> [Given entries]:
== Segment start ==

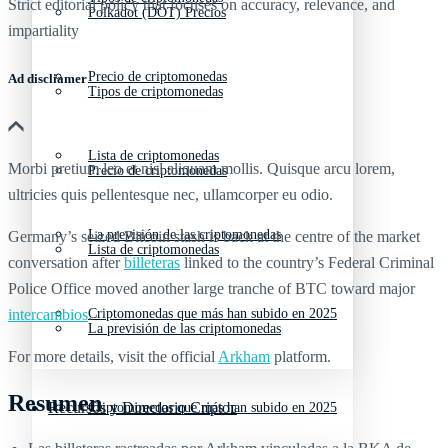
Strict editorial policy that focuses on accuracy, relevance, and
Polkadot (DOT) Precios
impartiality
Precio de criptomonedas
Ad discliamer
Tipos de criptomonedas
Lista de criptomonedas
Morbi pretium leo et nisl aliquam mollis. Quisque arcu lorem,
Precio de criptomonedas
ultricies quis pellentesque nec, ullamcorper eu odio.
La previsión de las criptomonedas
Germany’s seized Bitcoin stash is back at the centre of the market
Lista de criptomonedas
conversation after
billeteras
linked to the country’s Federal Criminal
Police Office moved another large tranche of BTC toward major
intercambios
Criptomonedas que más han subido en 2025
.
La previsión de las criptomonedas
For more details, visit the official
Arkham
platform.
Resumen
Recursos y Directorio Cripto
Criptomonedas que más han subido en 2025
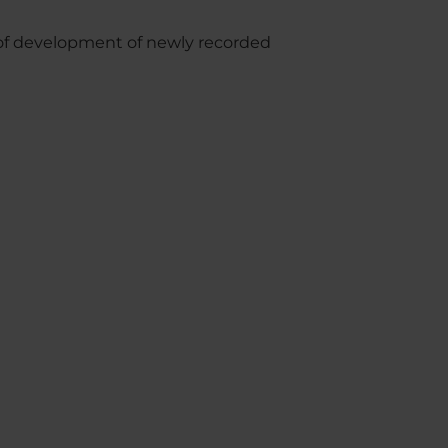
 of development of newly recorded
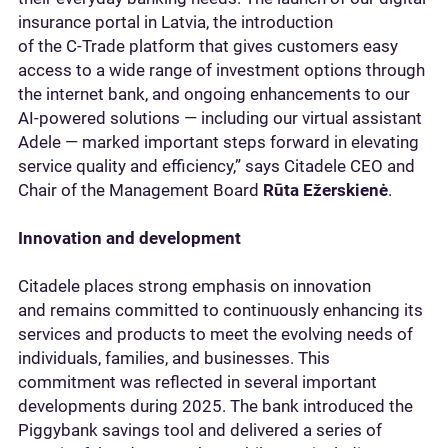
insurance portal in Latvia, the introduction
of the C‑Trade platform that gives customers easy
access to a wide range of investment options through
the internet bank, and ongoing enhancements to our
AI‑powered solutions — including our virtual assistant
Adele — marked important steps forward in elevating
service quality and efficiency,” says Citadele CEO and
Chair of the Management Board
Rūta Ežerskienė
.
Innovation and development
Citadele places strong emphasis on innovation
and remains committed to continuously enhancing its
services and products to meet the evolving needs of
individuals, families, and businesses. This
commitment was reflected in several important
developments during 2025. The bank introduced the
Piggybank savings tool and delivered a series of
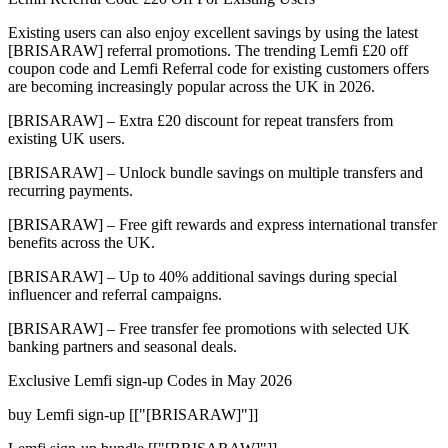
Existing users can also enjoy excellent savings by using the latest
[BRISARAW] referral promotions. The trending Lemfi £20 off
coupon code and Lemfi Referral code for existing customers offers
are becoming increasingly popular across the UK in 2026.
[BRISARAW] – Extra £20 discount for repeat transfers from
existing UK users.
[BRISARAW] – Unlock bundle savings on multiple transfers and
recurring payments.
[BRISARAW] – Free gift rewards and express international transfer
benefits across the UK.
[BRISARAW] – Up to 40% additional savings during special
influencer and referral campaigns.
[BRISARAW] – Free transfer fee promotions with selected UK
banking partners and seasonal deals.
Exclusive Lemfi sign-up Codes in May 2026
buy Lemfi sign-up [["[BRISARAW]"]]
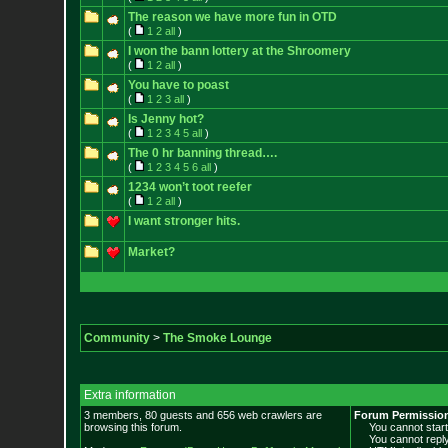
The reason we have more fun in OTD
(
1
2
all
)
I won the bann lottery at the Shroomery
(
1
2
all
)
You have to poast
(
1
2
3
all
)
Is Jenny hot?
(
1
2
3
4
5
all
)
The 0 hr banning thread….
(
1
2
3
4
5
6
all
)
1234 won’t toot reefer
(
1
2
all
)
I want stronger hits.
Market?
Community
>
The Smoke Lounge
Extra information
3 members, 80 guests and 656 web crawlers are
Forum Permissio
browsing this forum.
You cannot start 
You cannot reply 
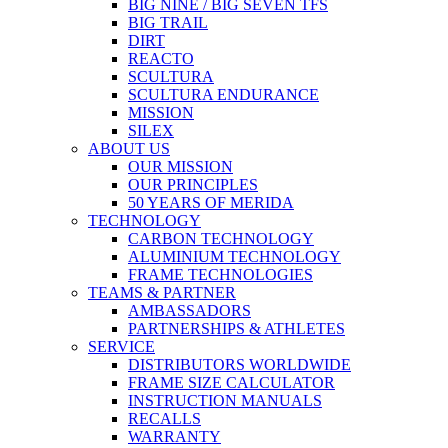
BIG NINE / BIG SEVEN TFS
BIG TRAIL
DIRT
REACTO
SCULTURA
SCULTURA ENDURANCE
MISSION
SILEX
ABOUT US
OUR MISSION
OUR PRINCIPLES
50 YEARS OF MERIDA
TECHNOLOGY
CARBON TECHNOLOGY
ALUMINIUM TECHNOLOGY
FRAME TECHNOLOGIES
TEAMS & PARTNER
AMBASSADORS
PARTNERSHIPS & ATHLETES
SERVICE
DISTRIBUTORS WORLDWIDE
FRAME SIZE CALCULATOR
INSTRUCTION MANUALS
RECALLS
WARRANTY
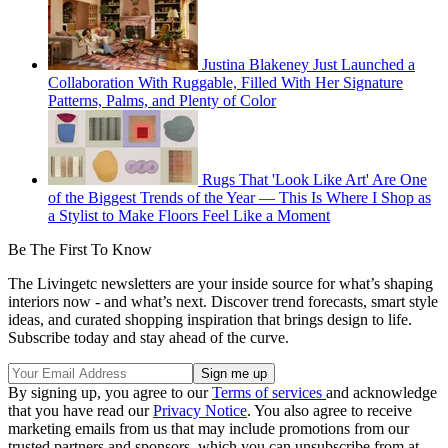
Justina Blakeney Just Launched a
Collaboration With Ruggable, Filled With Her Signature
Patterns, Palms, and Plenty of Color
Rugs That 'Look Like Art' Are One
of the Biggest Trends of the Year — This Is Where I Shop as
a Stylist to Make Floors Feel Like a Moment
Be The First To Know
The Livingetc newsletters are your inside source for what’s shaping
interiors now - and what’s next. Discover trend forecasts, smart style
ideas, and curated shopping inspiration that brings design to life.
Subscribe today and stay ahead of the curve.
By signing up, you agree to our
Terms of services
and acknowledge
that you have read our
Privacy Notice
. You also agree to receive
marketing emails from us that may include promotions from our
trusted partners and sponsors, which you can unsubscribe from at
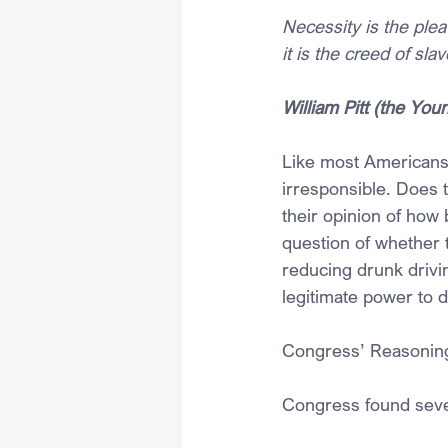
Necessity is the plea
it is the creed of sla
William Pitt (the Y
Like most Americans,
irresponsible. Does 
their opinion of how 
question of whether t
reducing drunk drivi
legitimate power to d
Congress’ Reasonin
Congress found sever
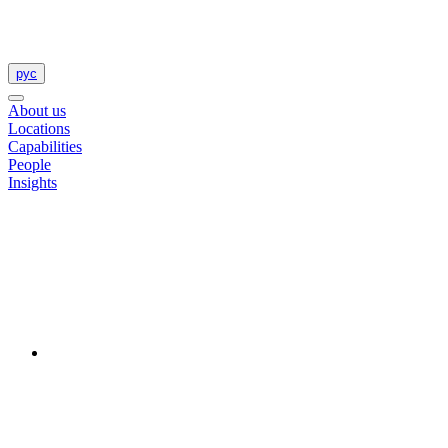
рус
About us
Locations
Capabilities
People
Insights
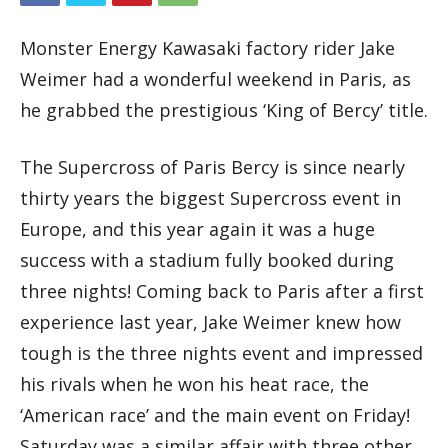
Monster Energy Kawasaki factory rider Jake
Weimer had a wonderful weekend in Paris, as
he grabbed the prestigious ‘King of Bercy’ title.
The Supercross of Paris Bercy is since nearly
thirty years the biggest Supercross event in
Europe, and this year again it was a huge
success with a stadium fully booked during
three nights! Coming back to Paris after a first
experience last year, Jake Weimer knew how
tough is the three nights event and impressed
his rivals when he won his heat race, the
‘American race’ and the main event on Friday!
Saturday was a similar affair with three other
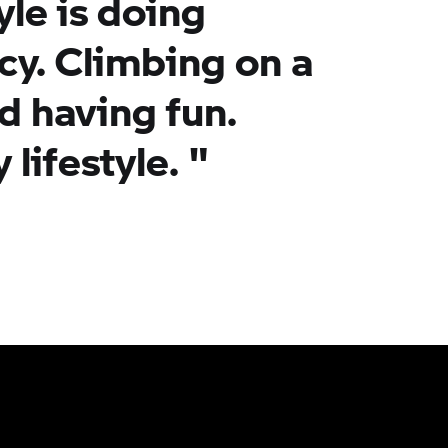
yle is doing
cy. Climbing on a
d having fun.
 lifestyle. "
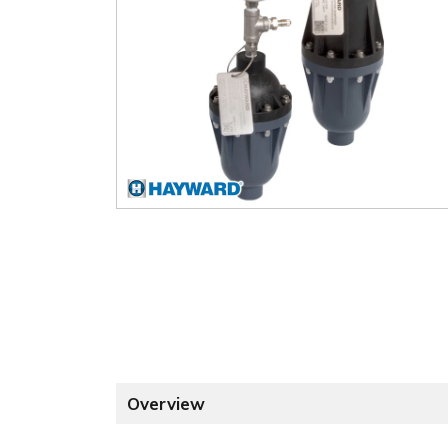
Overview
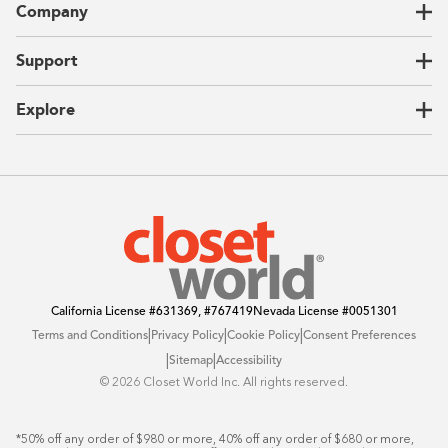
Company
Garages
Home Offices
About Us
Support
Unique Solutions
Our Process
CEO Letter
Locations
Explore
Sustainability
Contact Us
Client Reviews
FAQ
Catalog
Blog
Offers
California License
#631369, #767419
Nevada License
#0051301
|
|
|
Terms and Conditions
Privacy Policy
Cookie Policy
Consent Preferences
|
|
Sitemap
Accessibility
©️ 2026 Closet World Inc. All rights reserved.
*50% off any order of $980 or more, 40% off any order of $680 or more, 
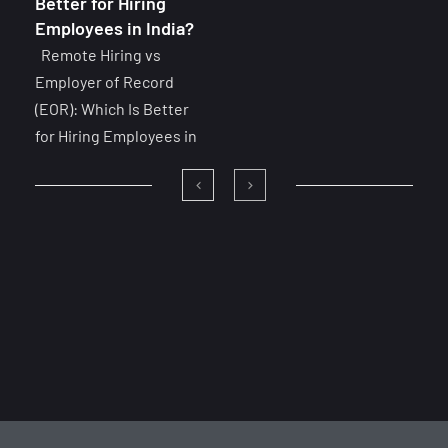
Better for Hiring
Employees in India?
Remote Hiring vs
Employer of Record
(EOR): Which Is Better
for Hiring Employees in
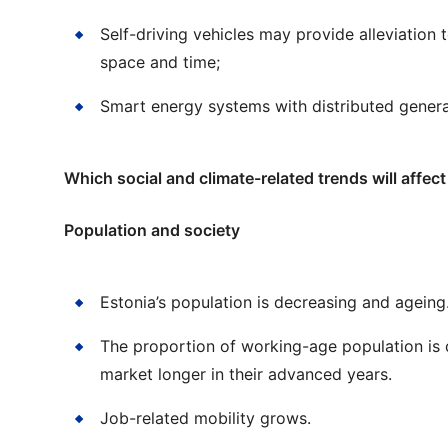
Self-driving vehicles may provide alleviation 
space and time;
Smart energy systems with distributed genera
Which social and climate-related trends will affec
Population and society
Estonia’s population is decreasing and ageing
The proportion of working-age population is 
market longer in their advanced years.
Job-related mobility grows.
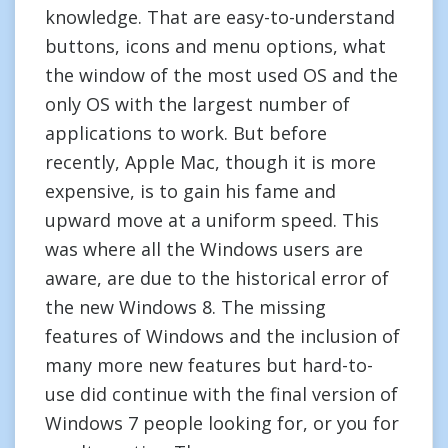
knowledge. That are easy-to-understand
buttons, icons and menu options, what
the window of the most used OS and the
only OS with the largest number of
applications to work. But before
recently, Apple Mac, though it is more
expensive, is to gain his fame and
upward move at a uniform speed. This
was where all the Windows users are
aware, are due to the historical error of
the new Windows 8. The missing
features of Windows and the inclusion of
many more new features but hard-to-
use did continue with the final version of
Windows 7 people looking for, or you for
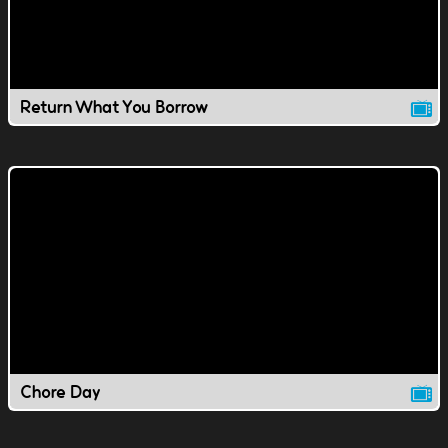
Return What You Borrow
Chore Day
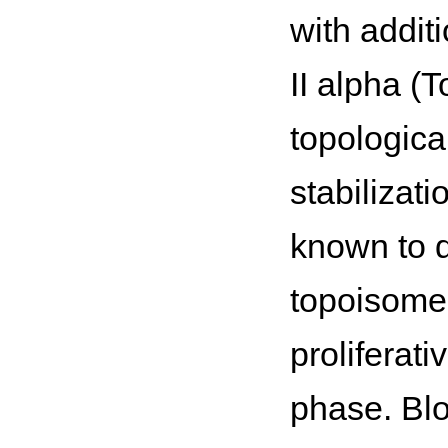
with addit
II alpha (
topologica
stabilizat
known to d
topoisomer
proliferati
phase. Blo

== Segment end ==

> [What you need to do]:
Without the pictures, write out all of the material exactly.

> [Solution to the problem]:
Strict editorial policy that focuses on accuracy, relevance, and
Polkadot (DOT) Precios
impartiality
Precio de criptomonedas
Ad discliamer
Tipos de criptomonedas
Lista de criptomonedas
Morbi pretium leo et nisl aliquam mollis. Quisque arcu lorem,
Precio de criptomonedas
ultricies quis pellentesque nec, ullamcorper eu odio.
La previsión de las criptomonedas
Germany’s seized Bitcoin stash is back at the centre of the market
Lista de criptomonedas
conversation after
billeteras
linked to the country’s Federal Criminal
Police Office moved another large tranche of BTC toward major
intercambios
Criptomonedas que más han subido en 2025
.
La previsión de las criptomonedas
For more details, visit the official
Arkham
platform.
Resumen
Recursos y Directorio Cripto
Criptomonedas que más han subido en 2025
 of development of newly recorded
insurance portal in Latvia, the introduction
of the C‑Trade platform that gives customers easy
access to a wide range of investment options through
the internet bank, and ongoing enhancements to our
AI‑powered solutions — including our virtual assistant
Adele — marked important steps forward in elevating
service quality and efficiency,” says Citadele CEO and
Chair of the Management Board
Rūta Ežerskienė
.
Innovation and development
Citadele places strong emphasis on innovation
and remains committed to continuously enhancing its
services and products to meet the evolving needs of
individuals, families, and businesses. This
commitment was reflected in several important
developments during 2025. The bank introduced the
Piggybank savings tool and delivered a series of
Existing users can also enjoy excellent savings by using the latest
[BRISARAW] referral promotions. The trending Lemfi £20 off
coupon code and Lemfi Referral code for existing customers offers
are becoming increasingly popular across the UK in 2026.
[BRISARAW] – Extra £20 discount for repeat transfers from
existing UK users.
[BRISARAW] – Unlock bundle savings on multiple transfers and
recurring payments.
[BRISARAW] – Free gift rewards and express international transfer
benefits across the UK.
[BRISARAW] – Up to 40% additional savings during special
influencer and referral campaigns.
[BRISARAW] – Free transfer fee promotions with selected UK
banking partners and seasonal deals.
Exclusive Lemfi sign-up Codes in May 2026
buy Lemfi sign-up [["[BRISARAW]"]]
The reason we have more fun in OTD
(
1
2
all
)
I won the bann lottery at the Shroomery
(
1
2
all
)
You have to poast
(
1
2
3
all
)
Is Jenny hot?
(
1
2
3
4
5
all
)
The 0 hr banning thread….
(
1
2
3
4
5
6
all
)
1234 won’t toot reefer
(
1
2
all
)
I want stronger hits.
Market?
Community
>
The Smoke Lounge
Extra information
3 members, 80 guests and 656 web crawlers are
Forum Permissio
browsing this forum.
You cannot start 
You cannot reply 
BIG NINE / BIG SEVEN TFS
BIG TRAIL
DIRT
REACTO
SCULTURA
SCULTURA ENDURANCE
MISSION
SILEX
ABOUT US
OUR MISSION
OUR PRINCIPLES
50 YEARS OF MERIDA
TECHNOLOGY
CARBON TECHNOLOGY
ALUMINIUM TECHNOLOGY
FRAME TECHNOLOGIES
TEAMS & PARTNER
AMBASSADORS
PARTNERSHIPS & ATHLETES
SERVICE
DISTRIBUTORS WORLDWIDE
FRAME SIZE CALCULATOR
INSTRUCTION MANUALS
RECALLS
WARRANTY
Justina Blakeney Just Launched a
Collaboration With Ruggable, Filled With Her Signature
Patterns, Palms, and Plenty of Color
Rugs That 'Look Like Art' Are One
of the Biggest Trends of the Year — This Is Where I Shop as
a Stylist to Make Floors Feel Like a Moment
Be The First To Know
The Livingetc newsletters are your inside source for what’s shaping
interiors now - and what’s next. Discover trend forecasts, smart style
ideas, and curated shopping inspiration that brings design to life.
Subscribe today and stay ahead of the curve.
By signing up, you agree to our
Terms of services
and acknowledge
that you have read our
Privacy Notice
. You also agree to receive
marketing emails from us that may include promotions from our
trusted partners and sponsors, which you can unsubscribe from at
Necessity is the plea
it is the creed of sla
William Pitt (the Y
Like most Americans,
irresponsible. Does 
their opinion of how 
question of whether t
reducing drunk drivi
legitimate power to d
Congress’ Reasonin
Congress found sever
рус
About us
Locations
Capabilities
People
Insights
Monster Energy Kawasaki factory rider Jake
Weimer had a wonderful weekend in Paris, as
he grabbed the prestigious ‘King of Bercy’ title.
The Supercross of Paris Bercy is since nearly
thirty years the biggest Supercross event in
Europe, and this year again it was a huge
success with a stadium fully booked during
three nights! Coming back to Paris after a first
experience last year, Jake Weimer knew how
tough is the three nights event and impressed
his rivals when he won his heat race, the
‘American race’ and the main event on Friday!
Saturday was a similar affair with three other
yle is doing
cy. Climbing on a
d having fun.
 lifestyle. "
Overview
Company
Garages
Home Offices
About Us
Support
Unique Solutions
Our Process
CEO Letter
Locations
Explore
Sustainability
Contact Us
Client Reviews
FAQ
Catalog
Blog
Offers
California License
#631369, #767419
Nevada License
#0051301
|
|
|
Terms and Conditions
Privacy Policy
Cookie Policy
Consent Preferences
|
|
Sitemap
Accessibility
©️ 2026 Closet World Inc. All rights reserved.
*50% off any order of $980 or more, 40% off any order of $680 or more, 
Better for Hiring
Employees in India?
Remote Hiring vs
Employer of Record
(EOR): Which Is Better
for Hiring Employees in
Self-driving vehicles may provide alleviation 
space and time;
Smart energy systems with distributed genera
Which social and climate-related trends will affec
Population and society
Estonia’s population is decreasing and ageing
The proportion of working-age population is 
market longer in their advanced years.
Job-related mobility grows.
knowledge. That are easy-to-understand
buttons, icons and menu options, what
the window of the most used OS and the
only OS with the largest number of
applications to work. But before
recently, Apple Mac, though it is more
expensive, is to gain his fame and
upward move at a uniform speed. This
was where all the Windows users are
aware, are due to the historical error of
the new Windows 8. The missing
features of Windows and the inclusion of
many more new features but hard-to-
use did continue with the final version of
Windows 7 people looking for, or you for
Return What You Borrow
Chore Day
with addit
II alpha (
topologica
stabilizat
known to d
topoisomer
proliferati
phase. Blo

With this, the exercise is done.